------ ENTRIES SHOWN
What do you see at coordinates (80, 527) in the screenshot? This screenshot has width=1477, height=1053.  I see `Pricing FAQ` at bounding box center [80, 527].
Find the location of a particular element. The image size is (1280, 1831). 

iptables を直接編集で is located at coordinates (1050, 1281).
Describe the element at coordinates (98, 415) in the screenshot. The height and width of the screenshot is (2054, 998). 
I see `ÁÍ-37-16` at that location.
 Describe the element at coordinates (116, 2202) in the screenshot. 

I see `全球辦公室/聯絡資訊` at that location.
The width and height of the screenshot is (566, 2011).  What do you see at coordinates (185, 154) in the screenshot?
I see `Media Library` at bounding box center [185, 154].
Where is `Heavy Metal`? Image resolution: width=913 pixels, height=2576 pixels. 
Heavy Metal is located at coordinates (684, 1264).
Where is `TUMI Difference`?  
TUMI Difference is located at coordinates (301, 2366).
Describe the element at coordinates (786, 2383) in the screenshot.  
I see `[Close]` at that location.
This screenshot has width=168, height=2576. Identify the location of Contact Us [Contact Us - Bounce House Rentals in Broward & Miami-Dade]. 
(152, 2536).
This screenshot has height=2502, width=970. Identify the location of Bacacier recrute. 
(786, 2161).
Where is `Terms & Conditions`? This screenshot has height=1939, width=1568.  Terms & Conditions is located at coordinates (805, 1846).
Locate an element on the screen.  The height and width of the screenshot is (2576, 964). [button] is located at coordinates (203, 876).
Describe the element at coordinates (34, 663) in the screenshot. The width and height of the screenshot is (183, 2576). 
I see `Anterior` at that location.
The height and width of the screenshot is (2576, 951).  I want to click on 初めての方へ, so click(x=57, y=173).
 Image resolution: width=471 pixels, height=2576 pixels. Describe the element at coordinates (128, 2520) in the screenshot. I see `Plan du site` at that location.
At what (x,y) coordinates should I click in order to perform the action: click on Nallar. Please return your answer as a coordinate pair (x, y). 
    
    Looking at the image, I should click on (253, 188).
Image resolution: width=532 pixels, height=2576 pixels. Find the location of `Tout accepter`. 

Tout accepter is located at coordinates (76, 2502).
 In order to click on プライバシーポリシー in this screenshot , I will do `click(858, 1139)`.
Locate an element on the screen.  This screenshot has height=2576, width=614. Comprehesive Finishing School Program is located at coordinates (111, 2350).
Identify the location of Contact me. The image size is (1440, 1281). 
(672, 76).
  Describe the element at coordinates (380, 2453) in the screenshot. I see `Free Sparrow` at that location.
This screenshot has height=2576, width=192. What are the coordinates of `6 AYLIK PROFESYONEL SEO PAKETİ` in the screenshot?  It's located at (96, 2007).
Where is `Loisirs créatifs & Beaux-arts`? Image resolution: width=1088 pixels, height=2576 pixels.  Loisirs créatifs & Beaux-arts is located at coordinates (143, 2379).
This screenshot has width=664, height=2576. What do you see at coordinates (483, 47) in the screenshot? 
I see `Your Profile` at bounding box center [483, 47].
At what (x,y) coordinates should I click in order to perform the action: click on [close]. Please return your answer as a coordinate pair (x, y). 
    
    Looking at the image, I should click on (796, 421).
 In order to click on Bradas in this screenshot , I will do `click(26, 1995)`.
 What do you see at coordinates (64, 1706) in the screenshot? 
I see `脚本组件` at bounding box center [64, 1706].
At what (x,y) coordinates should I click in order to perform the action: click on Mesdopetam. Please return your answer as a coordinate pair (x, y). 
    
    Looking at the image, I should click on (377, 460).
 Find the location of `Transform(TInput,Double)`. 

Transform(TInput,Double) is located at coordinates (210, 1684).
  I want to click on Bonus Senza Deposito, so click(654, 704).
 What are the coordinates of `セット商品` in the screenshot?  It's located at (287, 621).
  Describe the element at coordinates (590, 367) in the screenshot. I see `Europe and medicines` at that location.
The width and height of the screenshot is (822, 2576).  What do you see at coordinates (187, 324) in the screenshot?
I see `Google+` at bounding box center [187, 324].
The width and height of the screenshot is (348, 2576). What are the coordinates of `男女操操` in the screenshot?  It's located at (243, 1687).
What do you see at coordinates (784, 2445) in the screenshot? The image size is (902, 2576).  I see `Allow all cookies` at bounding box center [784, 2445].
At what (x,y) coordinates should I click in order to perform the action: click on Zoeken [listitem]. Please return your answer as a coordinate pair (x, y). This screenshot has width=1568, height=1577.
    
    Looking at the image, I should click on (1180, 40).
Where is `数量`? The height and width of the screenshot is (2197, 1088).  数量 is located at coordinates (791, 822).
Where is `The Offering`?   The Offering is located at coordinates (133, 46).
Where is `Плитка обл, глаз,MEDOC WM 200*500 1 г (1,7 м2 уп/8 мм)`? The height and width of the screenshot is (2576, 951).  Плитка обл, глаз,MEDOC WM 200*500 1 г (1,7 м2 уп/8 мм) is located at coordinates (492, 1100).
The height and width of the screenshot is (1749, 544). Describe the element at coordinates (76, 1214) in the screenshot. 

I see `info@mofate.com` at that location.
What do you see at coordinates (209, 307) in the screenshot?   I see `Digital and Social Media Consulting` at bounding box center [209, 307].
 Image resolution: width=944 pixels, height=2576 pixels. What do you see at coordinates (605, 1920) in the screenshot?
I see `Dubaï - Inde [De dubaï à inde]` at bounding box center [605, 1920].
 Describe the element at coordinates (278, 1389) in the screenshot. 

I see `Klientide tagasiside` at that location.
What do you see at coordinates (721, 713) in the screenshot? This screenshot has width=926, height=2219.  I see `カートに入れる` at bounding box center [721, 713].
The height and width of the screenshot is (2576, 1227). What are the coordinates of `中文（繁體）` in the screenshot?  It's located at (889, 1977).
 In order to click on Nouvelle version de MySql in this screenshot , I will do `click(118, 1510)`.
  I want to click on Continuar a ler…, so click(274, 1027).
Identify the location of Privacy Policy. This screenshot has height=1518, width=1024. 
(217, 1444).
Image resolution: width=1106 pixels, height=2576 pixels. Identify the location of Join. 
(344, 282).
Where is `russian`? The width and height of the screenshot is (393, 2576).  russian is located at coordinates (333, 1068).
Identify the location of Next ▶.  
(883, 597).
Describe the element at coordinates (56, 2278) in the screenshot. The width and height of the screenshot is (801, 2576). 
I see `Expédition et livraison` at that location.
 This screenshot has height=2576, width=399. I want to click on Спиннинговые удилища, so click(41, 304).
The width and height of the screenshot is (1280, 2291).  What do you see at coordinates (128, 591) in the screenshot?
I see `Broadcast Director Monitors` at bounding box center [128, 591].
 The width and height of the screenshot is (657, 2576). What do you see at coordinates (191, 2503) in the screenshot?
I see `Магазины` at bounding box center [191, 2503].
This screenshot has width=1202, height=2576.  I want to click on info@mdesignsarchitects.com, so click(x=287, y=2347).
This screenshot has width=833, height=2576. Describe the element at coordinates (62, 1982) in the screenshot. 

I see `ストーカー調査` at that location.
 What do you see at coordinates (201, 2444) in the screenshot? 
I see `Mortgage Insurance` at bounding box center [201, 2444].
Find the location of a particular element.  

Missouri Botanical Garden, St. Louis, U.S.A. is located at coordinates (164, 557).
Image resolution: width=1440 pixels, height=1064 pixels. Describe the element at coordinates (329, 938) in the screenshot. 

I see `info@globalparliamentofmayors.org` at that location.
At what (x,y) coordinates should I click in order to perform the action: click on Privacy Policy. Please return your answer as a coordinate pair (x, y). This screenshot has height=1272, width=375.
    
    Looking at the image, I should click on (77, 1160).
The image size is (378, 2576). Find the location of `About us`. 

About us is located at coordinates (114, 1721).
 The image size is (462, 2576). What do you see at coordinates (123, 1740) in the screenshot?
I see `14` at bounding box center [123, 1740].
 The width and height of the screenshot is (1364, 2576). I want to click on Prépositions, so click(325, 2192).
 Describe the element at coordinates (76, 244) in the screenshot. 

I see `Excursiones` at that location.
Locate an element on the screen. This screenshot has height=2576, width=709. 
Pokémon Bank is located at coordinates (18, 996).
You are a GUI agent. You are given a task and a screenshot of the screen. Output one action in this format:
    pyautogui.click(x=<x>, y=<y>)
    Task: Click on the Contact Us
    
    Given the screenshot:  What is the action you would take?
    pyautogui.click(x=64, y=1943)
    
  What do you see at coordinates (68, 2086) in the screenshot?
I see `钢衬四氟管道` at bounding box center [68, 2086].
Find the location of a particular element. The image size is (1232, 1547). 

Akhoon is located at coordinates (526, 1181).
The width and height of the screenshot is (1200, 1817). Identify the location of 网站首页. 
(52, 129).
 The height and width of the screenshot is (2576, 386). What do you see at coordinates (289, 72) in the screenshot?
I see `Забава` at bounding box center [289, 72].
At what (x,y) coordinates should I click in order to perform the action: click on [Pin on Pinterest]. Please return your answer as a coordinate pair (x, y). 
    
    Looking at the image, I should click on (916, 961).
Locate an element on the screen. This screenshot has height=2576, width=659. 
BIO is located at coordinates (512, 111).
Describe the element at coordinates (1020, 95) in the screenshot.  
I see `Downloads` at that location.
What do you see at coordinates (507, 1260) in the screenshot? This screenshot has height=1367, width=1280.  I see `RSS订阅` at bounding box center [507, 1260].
------------
* _PROBLEM DESCRIPTION_:
Both the line containing "click on Mesdopetam." and the line containing "The width and height of the screenshot is (348, 2576)." belong in the answer. Print them and every line above that falls between them exactly, and no others.

* _ANSWER SECTION_:
At what (x,y) coordinates should I click in order to perform the action: click on Mesdopetam. Please return your answer as a coordinate pair (x, y). 
    
    Looking at the image, I should click on (377, 460).
 Find the location of `Transform(TInput,Double)`. 

Transform(TInput,Double) is located at coordinates (210, 1684).
  I want to click on Bonus Senza Deposito, so click(654, 704).
 What are the coordinates of `セット商品` in the screenshot?  It's located at (287, 621).
  Describe the element at coordinates (590, 367) in the screenshot. I see `Europe and medicines` at that location.
The width and height of the screenshot is (822, 2576).  What do you see at coordinates (187, 324) in the screenshot?
I see `Google+` at bounding box center [187, 324].
The width and height of the screenshot is (348, 2576). What are the coordinates of `男女操操` in the screenshot?  It's located at (243, 1687).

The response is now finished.